The whole system moved to Zoom in March, but Colquitt felt guilty asking students to spend more time in front of their screens. He suggested ditching the large-group meeting in favor of listening to audio sermons and then discussing them later.
“No one wanted to do that, which was encouraging to me,” he said. The students liked their routines, and they liked a familiar voice. They also liked having something to do, since almost all their social and extracurricular activities had been canceled.
So he kept the large group going, but started using phone calls instead of Zoom for his one-on-one meetings.
“It was interesting, because young people aren’t used to talking on the phone,” he said. “Yet there is something good about that medium. People were more open.”
They talked to him about sin struggles, personal issues, and family dynamics. Stuck at home, those topics were impossible to ignore. And the more students had to cope with, the more likely they were to show up at RUF meetings.
“Our numbers stayed mostly the same, but it was different people,” Colquitt said.
“We saw lots of encouraging growth in students’ personal lives,” including a conversion, Colquitt said. He’s kept as much of that close contact as he can this fall, going for walks (when the weather is nice) or taking students out for coffee (when in-person dining is allowed) or inviting students into his living room (when possible).
“I’ve found a lot more Christians since March opening up about deeper personal issues and wanting to grow in them,” he said.
Ups and Downs
Some things are working, and some aren’t––sometimes at the same time. In the spring, Colquitt split up his students into small groups to watch the Zoom gatherings and do some life together. “It worked for about half the groups—the other half don’t meet at all.”
At the end of Turner’s online summer discipleship-group meetings, some continued to gather for accountability and Bible study for the rest of the summer. Others didn’t.
“In college ministry, you try to feed students to the degree that they’re hungry,” he said. “Sometimes that hunger takes time—the Spirit has to produce it. You can’t force it.”

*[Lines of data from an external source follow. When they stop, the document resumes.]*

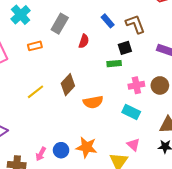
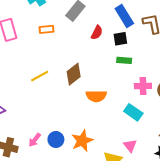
blue rectangle: (108, 21) -> (124, 16), size x1.5
black square: (125, 48) -> (120, 39), moved
orange star: (86, 147) -> (82, 141), turned 30

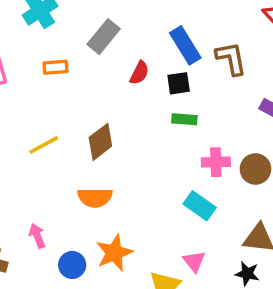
orange semicircle: (96, 96) -> (95, 197), moved
blue circle: (56, 139) -> (72, 265), moved
pink arrow: (35, 140) -> (37, 236), moved, turned 120

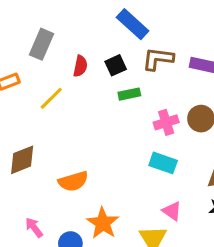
blue rectangle: (185, 45) -> (133, 24), moved
brown L-shape: (231, 58) -> (158, 59), moved, turned -56
brown diamond: (100, 142) -> (22, 160), moved, turned 32
yellow line: (44, 145) -> (51, 98), moved

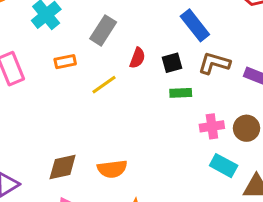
brown diamond: (22, 160) -> (63, 167), moved
cyan rectangle: (163, 163) -> (224, 166), moved

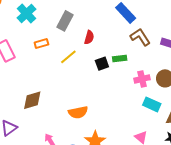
black square: (172, 63) -> (102, 64), moved
brown L-shape: (214, 63) -> (140, 37), turned 45
brown diamond: (63, 167) -> (32, 100), moved

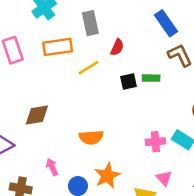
gray rectangle: (65, 21) -> (90, 23), turned -48
orange rectangle: (41, 44) -> (58, 47), size x1.6
pink cross: (142, 79) -> (155, 142), moved

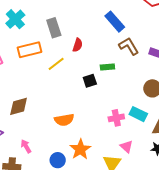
black square: (129, 82) -> (90, 81), moved
pink arrow: (52, 167) -> (26, 146), moved

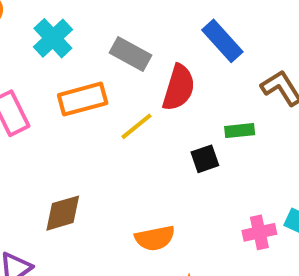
blue rectangle: (115, 22) -> (222, 41), moved
gray rectangle: (54, 28) -> (130, 54), turned -42
red semicircle: (78, 45) -> (179, 88), size x1.6

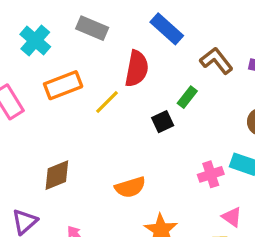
gray rectangle: (130, 54) -> (92, 28), moved
green rectangle: (240, 131) -> (187, 97), turned -40

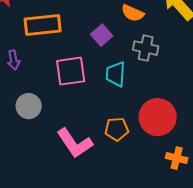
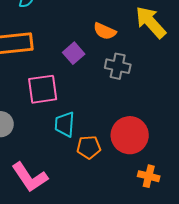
cyan trapezoid: (116, 74) -> (65, 124), moved
pink L-shape: (75, 143) -> (30, 177), moved

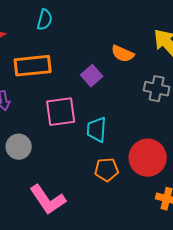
gray cross: (118, 66) -> (157, 89), moved
cyan trapezoid: (65, 124) -> (97, 130), moved

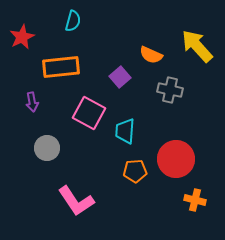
gray cross: (157, 89) -> (170, 90), moved
pink square: (61, 112) -> (89, 113), turned 36

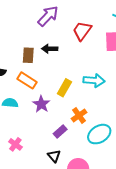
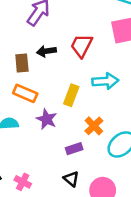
red trapezoid: (82, 31) -> (82, 46), moved
purple rectangle: (60, 132) -> (74, 149), turned 32
pink cross: (15, 144) -> (23, 182), moved

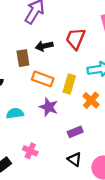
orange rectangle: (25, 93) -> (43, 79), moved
orange cross: (94, 126) -> (91, 100), moved
pink cross: (23, 182) -> (30, 151), moved

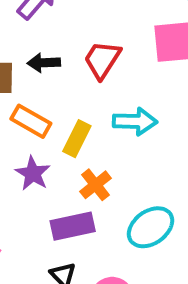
orange cross: (91, 100) -> (95, 185), moved
purple rectangle: (75, 132) -> (73, 226), size x1.5

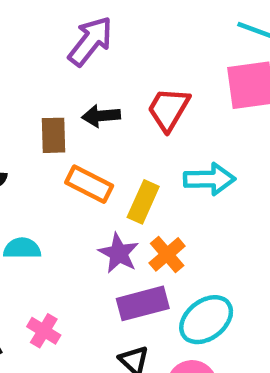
purple star: (33, 173) -> (119, 253), moved
cyan ellipse: (151, 227) -> (206, 320), moved

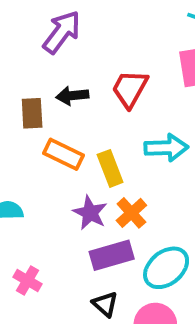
yellow rectangle: (143, 202) -> (110, 168), turned -44

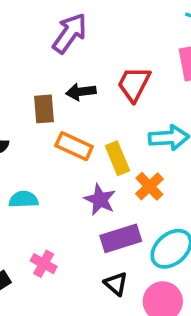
orange cross: (131, 213) -> (149, 186), moved

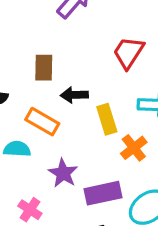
black arrow: (81, 92) -> (74, 95), moved
orange rectangle: (74, 146) -> (42, 122), moved
purple star: (100, 200) -> (63, 173), moved

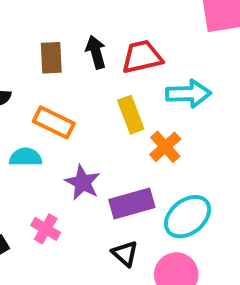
red trapezoid: (128, 53) -> (142, 57), moved, turned 48
black arrow: (74, 95) -> (96, 52), moved, turned 80

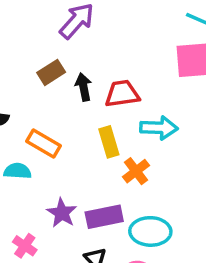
brown rectangle: (51, 58) -> (51, 72), moved, turned 56
purple star: (83, 183) -> (62, 213), moved
cyan ellipse: (188, 217) -> (150, 231), turned 36
pink cross: (46, 229) -> (25, 246), moved

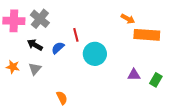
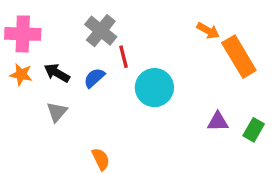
gray cross: (40, 19) -> (101, 31), moved
orange rectangle: (147, 35) -> (239, 57), turned 55
orange star: (13, 67) -> (21, 75), moved

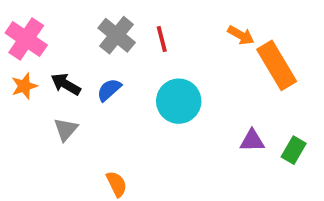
pink cross: (23, 34) -> (26, 39), turned 32
red line: (124, 57) -> (162, 39), moved
orange star: (21, 75) -> (24, 86), turned -30

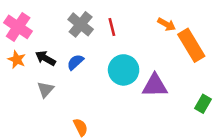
orange star: (24, 86) -> (17, 60), turned -30
purple triangle: (252, 141) -> (155, 86), moved, size x1.5

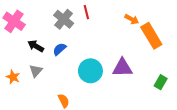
red line: (112, 27) -> (86, 12), moved
orange star: (17, 60) -> (13, 77), moved
cyan circle: (124, 70) -> (90, 71), moved

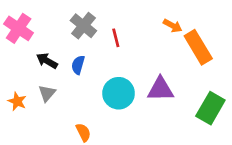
red line: (86, 12) -> (116, 38), moved
blue semicircle: (59, 49) -> (78, 65), turned -32
green rectangle: (161, 82) -> (210, 108), size x1.6

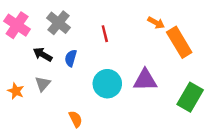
gray cross: (83, 26) -> (59, 23), moved

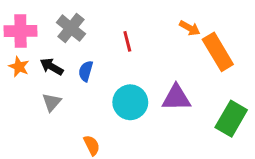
pink cross: (17, 25) -> (20, 31), turned -35
orange star: (16, 91) -> (19, 67), moved

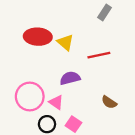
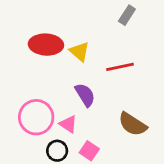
purple semicircle: (70, 78) -> (85, 95), turned 72
brown semicircle: (109, 102) -> (133, 124), size x1.5

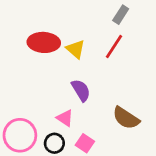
red line: (120, 67) -> (114, 46), moved, turned -45
pink circle: (36, 117) -> (20, 135), moved

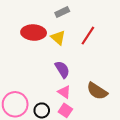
gray rectangle: (121, 15) -> (62, 12), moved, turned 32
pink triangle: (65, 118) -> (64, 92), moved

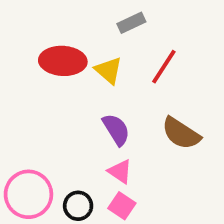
gray rectangle: (62, 12) -> (131, 23), moved
brown semicircle: (97, 91) -> (181, 133), moved

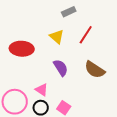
red ellipse: (63, 61) -> (22, 49), moved
pink triangle: (120, 171) -> (42, 90), moved

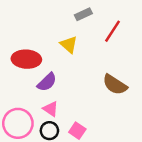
red line: (86, 35) -> (112, 31), moved
purple semicircle: (61, 68) -> (47, 82), moved, turned 78

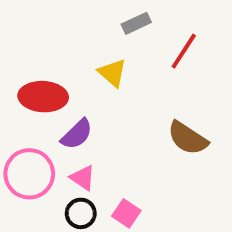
pink circle: (18, 123) -> (29, 174), moved

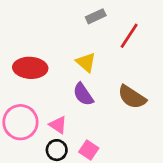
yellow triangle: (112, 73) -> (86, 62), moved
purple semicircle: (77, 134) -> (83, 94), moved, turned 100

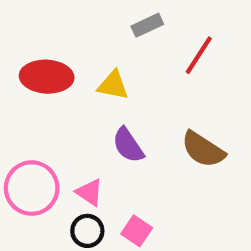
yellow triangle: (86, 62) -> (113, 85), moved, turned -30
red ellipse: (30, 68) -> (47, 77), moved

But you can focus on it. “We’re reading through the Bible in a year,” he said. “We’re taking in big chunks of Scripture, which has been good. Normally I’d be more focused on evangelism or reading through a Christian book, but I wanted to simplify it, take it down to the basics, and get my guys saturated with God’s Word.”
Without the distraction of sports or movies or social gatherings, “only a couple of times has a student shown up without doing at least some of the reading,” he said. “For the most part they’re reading, they’re highlighting, they’re showing up with questions. I think the slower pace has afforded them that opportunity.”
The challenges of 2020 have refocused campus ministry staff, too. “It helped us to clarify and refine some priorities,” Gustafson said. “The default can be to lean on things that have always worked. You can get into ruts.”
That isn’t bad, but going back to the drawing board “puts us in the position of having to rethink some things with fresh eyes and to refine our priorities and our mission.”
It also helps the ministry to strip away what might be distracting to focus on the first priorities—introducing students to Jesus and to disciplines like Bible reading, prayer, and meeting with other believers.
“We have a lot of stories from our [student-led Bible studies]—a lot of freshmen are meeting Jesus and having a great experience,” Gustafson said. “The situation they’re in—and their age and their maturity and their ability to handle things—is creating for some people a soft posture toward spiritual things.”
Those stories make the extra decisions and uncertainty and work worth it, she said. “We’ve had to adjust our schedule and to pivot on some things, but that’s all easy because of the wins we’ve been able to have that we weren’t expecting. So it’s easy to adjust to give up some nonessential things.”